Service Status Page

Revision 4

Service Status Page
Your own self-hosted status page — no Statuspage.io subscription, no YAML pipelines, no cron jobs ssh-ing into a VPS. Just a visual flow that pings your endpoints, persists state, and serves a live dashboard over HTTP. ## What happens under the hood 1. **Ticker** wakes up every 30s and emits the full endpoint manifest from its context. 2. **Split** iterates the array, fanning out one message per endpoint — parallel health checks without a single goroutine in sight. 3. **HTTP Client** fires a GET against each URL. 2xx = UP, anything else (including timeouts) = DOWN. 4. **KV Store** upserts the result keyed by endpoint ID into TinyNode metadata — survives pod restarts, no external database required. 5. On inbound HTTP request: **HTTP Server** catches it, **Router** matches the path, **KV Store** dumps all entries, and **Go Template** renders a server-side HTML page.
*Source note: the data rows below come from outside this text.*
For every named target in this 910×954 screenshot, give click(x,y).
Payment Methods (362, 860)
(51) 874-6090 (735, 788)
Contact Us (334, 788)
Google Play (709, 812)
The response travels back up the blocking I/O chain to the waiting client. Zero JavaScript on the frontend. ## Setup 1. Import this project. 2. Edit the Ticker settings to define your endpoints — each one needs an `id`, `name`, and `url`. 3. Start the Ticker. Health checks begin immediately; the HTTP Server spins up on its configured port. 4. Hit the server URL. That's it — you're looking at your status page. ## Knobs to turn - **Check interval**: Ticker delay in ms. Default is 30000 (30s). Set it to 5000 if you enjoy watching paint dry in real-time. - **Endpoints**: Add/remove entries in the Ticker context. The schema propagates through edges, so downstream nodes adapt automatically. - **Dashboard HTML**: The Go Template settings contain the full page markup. Tweak it, add CSS, make it brutalist — it's your status page. - **Selective queries**: Wire a JSONPath filter into the KV query port (e.g., `$.status == 'DOWN'`) to build an incidents-only view or trigger alerts.